WORK TO COMPLETE –
Could you write the entries out again, exactly as they appear?

PROVIDED RECORDS –
━━━━━━
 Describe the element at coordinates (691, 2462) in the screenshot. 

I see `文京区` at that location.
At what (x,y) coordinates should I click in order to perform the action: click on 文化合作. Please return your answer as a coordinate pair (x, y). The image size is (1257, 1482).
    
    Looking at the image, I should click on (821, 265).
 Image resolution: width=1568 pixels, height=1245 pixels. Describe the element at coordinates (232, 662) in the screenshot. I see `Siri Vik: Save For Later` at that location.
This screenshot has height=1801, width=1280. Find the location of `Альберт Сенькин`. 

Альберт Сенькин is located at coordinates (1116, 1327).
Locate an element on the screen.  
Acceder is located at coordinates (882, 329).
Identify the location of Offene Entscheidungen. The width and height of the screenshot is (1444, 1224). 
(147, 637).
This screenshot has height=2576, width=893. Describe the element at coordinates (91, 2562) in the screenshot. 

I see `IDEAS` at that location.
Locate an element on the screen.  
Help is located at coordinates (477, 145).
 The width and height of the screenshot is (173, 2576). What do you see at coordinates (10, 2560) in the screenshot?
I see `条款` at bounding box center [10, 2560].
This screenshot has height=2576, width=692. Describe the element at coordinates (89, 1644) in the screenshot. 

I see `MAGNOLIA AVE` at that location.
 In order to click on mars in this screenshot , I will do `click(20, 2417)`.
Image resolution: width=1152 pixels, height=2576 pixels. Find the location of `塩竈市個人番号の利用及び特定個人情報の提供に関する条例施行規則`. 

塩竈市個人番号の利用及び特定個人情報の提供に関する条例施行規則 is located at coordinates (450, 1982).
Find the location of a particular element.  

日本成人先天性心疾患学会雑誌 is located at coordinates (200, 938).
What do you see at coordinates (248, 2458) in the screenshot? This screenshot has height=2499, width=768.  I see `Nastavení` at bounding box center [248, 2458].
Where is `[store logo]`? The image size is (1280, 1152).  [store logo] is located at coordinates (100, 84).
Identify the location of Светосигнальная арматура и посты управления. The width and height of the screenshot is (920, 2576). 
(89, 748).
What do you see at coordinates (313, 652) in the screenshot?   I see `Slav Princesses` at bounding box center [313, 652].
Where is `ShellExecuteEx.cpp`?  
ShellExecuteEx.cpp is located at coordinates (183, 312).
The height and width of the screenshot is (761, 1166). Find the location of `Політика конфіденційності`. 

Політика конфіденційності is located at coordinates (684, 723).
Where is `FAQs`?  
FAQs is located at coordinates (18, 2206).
━━━━━━
SOLUTION TO THIS EXERCISE –
 Describe the element at coordinates (691, 2462) in the screenshot. 

I see `文京区` at that location.
At what (x,y) coordinates should I click in order to perform the action: click on 文化合作. Please return your answer as a coordinate pair (x, y). The image size is (1257, 1482).
    
    Looking at the image, I should click on (821, 265).
 Image resolution: width=1568 pixels, height=1245 pixels. Describe the element at coordinates (232, 662) in the screenshot. I see `Siri Vik: Save For Later` at that location.
This screenshot has height=1801, width=1280. Find the location of `Альберт Сенькин`. 

Альберт Сенькин is located at coordinates (1116, 1327).
Locate an element on the screen.  
Acceder is located at coordinates (882, 329).
Identify the location of Offene Entscheidungen. The width and height of the screenshot is (1444, 1224). 
(147, 637).
This screenshot has height=2576, width=893. Describe the element at coordinates (91, 2562) in the screenshot. 

I see `IDEAS` at that location.
Locate an element on the screen.  
Help is located at coordinates (477, 145).
 The width and height of the screenshot is (173, 2576). What do you see at coordinates (10, 2560) in the screenshot?
I see `条款` at bounding box center [10, 2560].
This screenshot has height=2576, width=692. Describe the element at coordinates (89, 1644) in the screenshot. 

I see `MAGNOLIA AVE` at that location.
 In order to click on mars in this screenshot , I will do `click(20, 2417)`.
Image resolution: width=1152 pixels, height=2576 pixels. Find the location of `塩竈市個人番号の利用及び特定個人情報の提供に関する条例施行規則`. 

塩竈市個人番号の利用及び特定個人情報の提供に関する条例施行規則 is located at coordinates (450, 1982).
Find the location of a particular element.  

日本成人先天性心疾患学会雑誌 is located at coordinates (200, 938).
What do you see at coordinates (248, 2458) in the screenshot? This screenshot has height=2499, width=768.  I see `Nastavení` at bounding box center [248, 2458].
Where is `[store logo]`? The image size is (1280, 1152).  [store logo] is located at coordinates (100, 84).
Identify the location of Светосигнальная арматура и посты управления. The width and height of the screenshot is (920, 2576). 
(89, 748).
What do you see at coordinates (313, 652) in the screenshot?   I see `Slav Princesses` at bounding box center [313, 652].
Where is `ShellExecuteEx.cpp`?  
ShellExecuteEx.cpp is located at coordinates (183, 312).
The height and width of the screenshot is (761, 1166). Find the location of `Політика конфіденційності`. 

Політика конфіденційності is located at coordinates (684, 723).
Where is `FAQs`?  
FAQs is located at coordinates (18, 2206).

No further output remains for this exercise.